For each line in the data that includes "Cliquer", make a copy.

(MATERIAL SHOWN begins)

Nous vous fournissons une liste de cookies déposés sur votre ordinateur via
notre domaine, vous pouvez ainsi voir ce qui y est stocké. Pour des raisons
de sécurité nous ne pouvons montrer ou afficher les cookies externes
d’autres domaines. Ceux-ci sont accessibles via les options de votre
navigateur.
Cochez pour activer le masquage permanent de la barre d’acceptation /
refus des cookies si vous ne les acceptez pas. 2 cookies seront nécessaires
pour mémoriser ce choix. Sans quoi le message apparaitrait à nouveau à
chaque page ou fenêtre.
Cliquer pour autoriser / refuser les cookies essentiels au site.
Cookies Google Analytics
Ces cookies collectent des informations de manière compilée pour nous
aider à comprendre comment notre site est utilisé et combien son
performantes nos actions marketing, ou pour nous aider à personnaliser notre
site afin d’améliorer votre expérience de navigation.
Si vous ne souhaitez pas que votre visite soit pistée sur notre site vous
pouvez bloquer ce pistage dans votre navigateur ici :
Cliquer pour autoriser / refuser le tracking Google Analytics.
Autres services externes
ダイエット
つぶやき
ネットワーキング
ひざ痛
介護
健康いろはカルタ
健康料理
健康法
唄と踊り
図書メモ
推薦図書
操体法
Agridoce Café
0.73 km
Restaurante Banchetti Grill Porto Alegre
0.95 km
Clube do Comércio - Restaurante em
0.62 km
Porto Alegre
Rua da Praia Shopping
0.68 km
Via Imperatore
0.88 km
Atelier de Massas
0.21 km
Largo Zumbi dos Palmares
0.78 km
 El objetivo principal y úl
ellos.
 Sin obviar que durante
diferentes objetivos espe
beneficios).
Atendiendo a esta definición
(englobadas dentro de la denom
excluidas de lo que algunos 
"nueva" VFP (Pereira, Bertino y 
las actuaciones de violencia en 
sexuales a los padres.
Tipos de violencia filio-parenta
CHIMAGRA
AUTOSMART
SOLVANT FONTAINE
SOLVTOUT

(MATERIAL SHOWN ends)
(MATERIAL SHOWN begins)

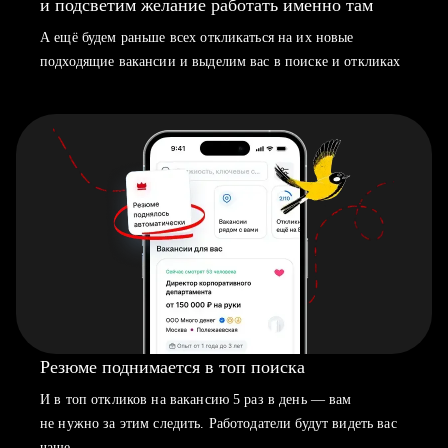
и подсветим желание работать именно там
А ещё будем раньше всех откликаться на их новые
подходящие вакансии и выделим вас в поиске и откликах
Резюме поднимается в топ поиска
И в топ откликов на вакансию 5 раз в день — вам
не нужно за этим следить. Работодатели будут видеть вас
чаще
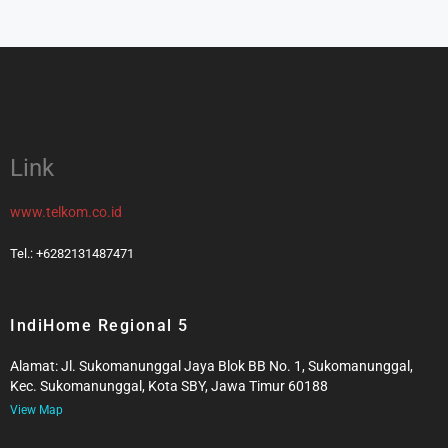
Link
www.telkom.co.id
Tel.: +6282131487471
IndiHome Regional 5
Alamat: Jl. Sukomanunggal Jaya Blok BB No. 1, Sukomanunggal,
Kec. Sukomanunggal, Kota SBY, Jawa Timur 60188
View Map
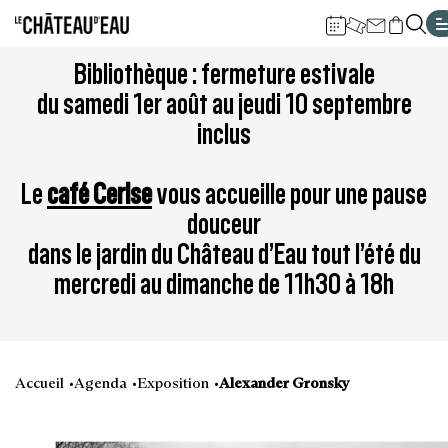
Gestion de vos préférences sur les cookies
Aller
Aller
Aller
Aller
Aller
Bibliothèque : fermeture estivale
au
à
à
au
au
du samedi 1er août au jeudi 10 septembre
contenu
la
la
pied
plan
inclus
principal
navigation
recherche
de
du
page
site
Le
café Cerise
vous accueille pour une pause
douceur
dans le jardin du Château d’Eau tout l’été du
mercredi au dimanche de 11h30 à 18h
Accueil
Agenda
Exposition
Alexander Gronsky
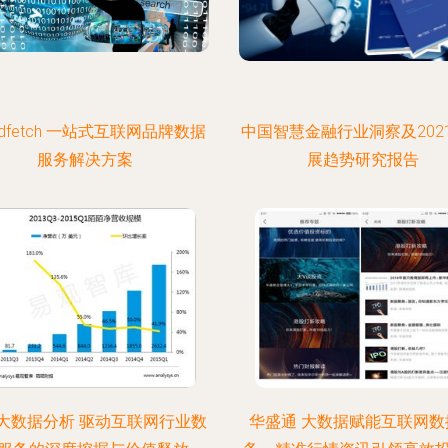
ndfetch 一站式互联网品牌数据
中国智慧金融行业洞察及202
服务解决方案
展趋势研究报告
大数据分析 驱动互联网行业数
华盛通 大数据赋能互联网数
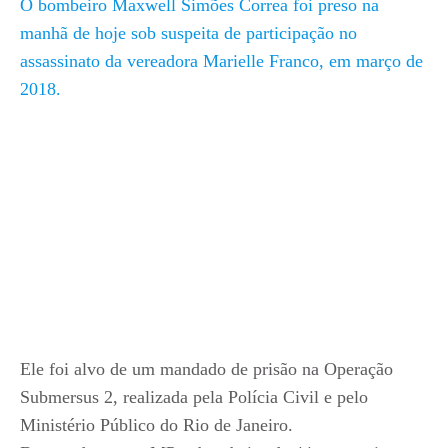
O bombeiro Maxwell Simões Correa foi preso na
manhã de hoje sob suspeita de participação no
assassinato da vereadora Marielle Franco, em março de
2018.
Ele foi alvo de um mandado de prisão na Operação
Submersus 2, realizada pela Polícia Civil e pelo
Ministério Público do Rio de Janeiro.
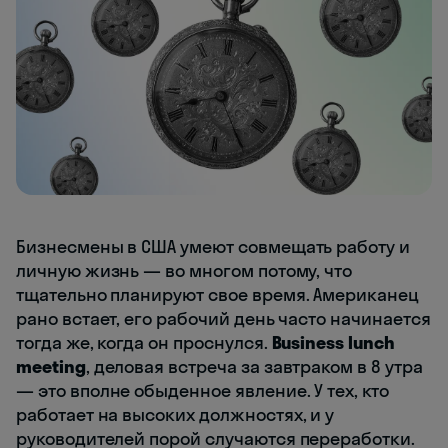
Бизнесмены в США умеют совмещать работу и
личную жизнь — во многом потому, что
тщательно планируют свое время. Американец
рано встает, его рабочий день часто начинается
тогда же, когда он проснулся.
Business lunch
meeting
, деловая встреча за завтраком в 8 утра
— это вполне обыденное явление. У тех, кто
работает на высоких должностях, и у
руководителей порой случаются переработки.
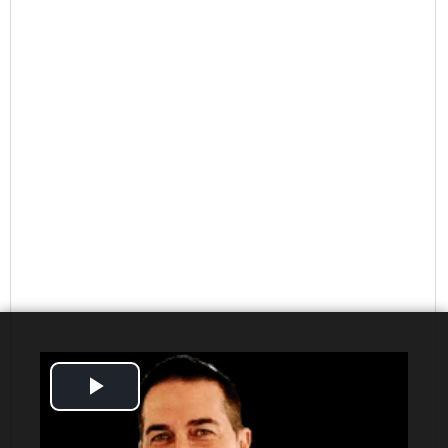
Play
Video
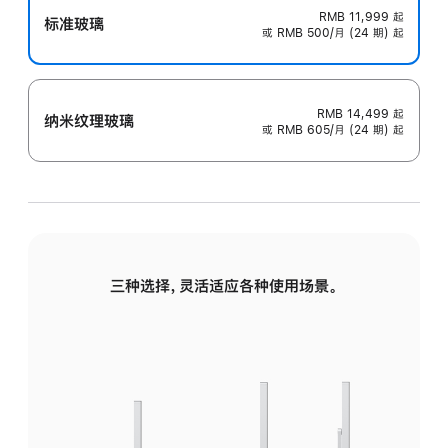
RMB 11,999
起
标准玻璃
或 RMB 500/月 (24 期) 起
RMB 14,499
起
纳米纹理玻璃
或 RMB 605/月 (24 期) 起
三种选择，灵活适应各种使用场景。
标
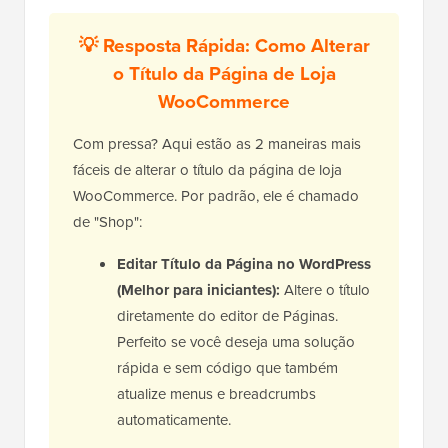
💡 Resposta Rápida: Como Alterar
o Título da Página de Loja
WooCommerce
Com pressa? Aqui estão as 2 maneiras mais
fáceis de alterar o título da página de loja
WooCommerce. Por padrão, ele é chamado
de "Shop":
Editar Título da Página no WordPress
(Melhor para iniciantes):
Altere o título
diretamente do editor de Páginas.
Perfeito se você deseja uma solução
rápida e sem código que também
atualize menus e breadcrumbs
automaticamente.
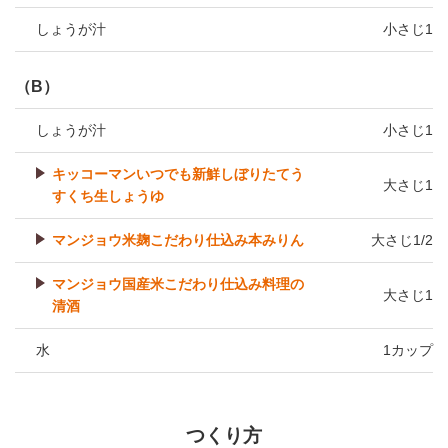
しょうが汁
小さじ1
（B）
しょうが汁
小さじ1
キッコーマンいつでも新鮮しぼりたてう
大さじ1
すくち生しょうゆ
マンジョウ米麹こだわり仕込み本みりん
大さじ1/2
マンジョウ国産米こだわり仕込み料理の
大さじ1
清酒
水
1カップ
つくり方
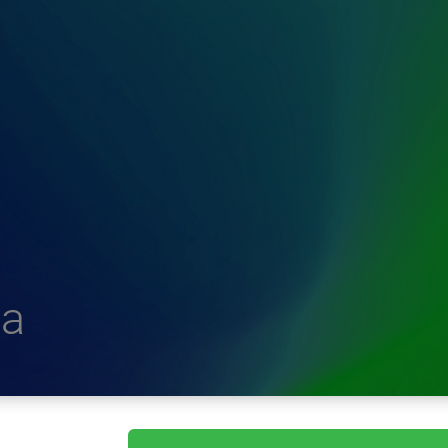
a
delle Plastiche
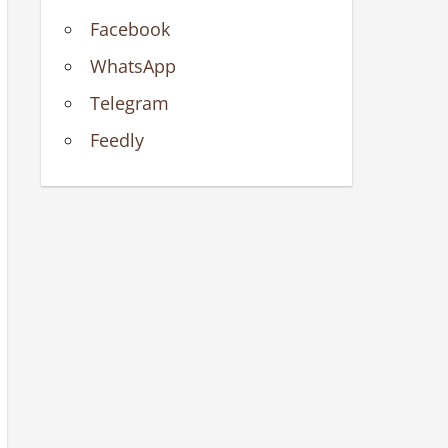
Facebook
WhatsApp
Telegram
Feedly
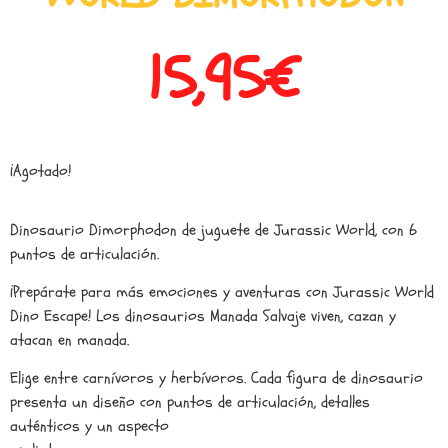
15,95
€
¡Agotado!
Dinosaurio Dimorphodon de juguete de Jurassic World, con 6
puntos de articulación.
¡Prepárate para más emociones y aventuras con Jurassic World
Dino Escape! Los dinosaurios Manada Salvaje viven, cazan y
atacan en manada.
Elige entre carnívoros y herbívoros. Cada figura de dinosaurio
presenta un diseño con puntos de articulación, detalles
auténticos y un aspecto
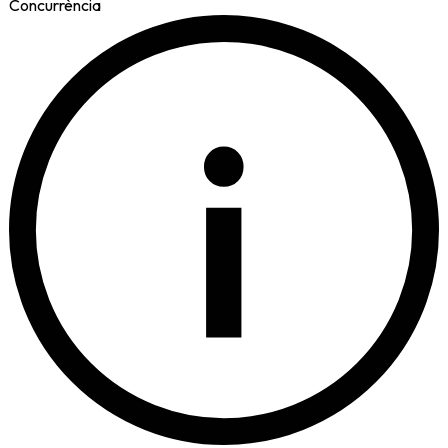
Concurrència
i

(MATERIAL SHOWN ends)

• RESPONSE AREA:
Cliquer pour autoriser / refuser les cookies essentiels au site.
Cliquer pour autoriser / refuser le tracking Google Analytics.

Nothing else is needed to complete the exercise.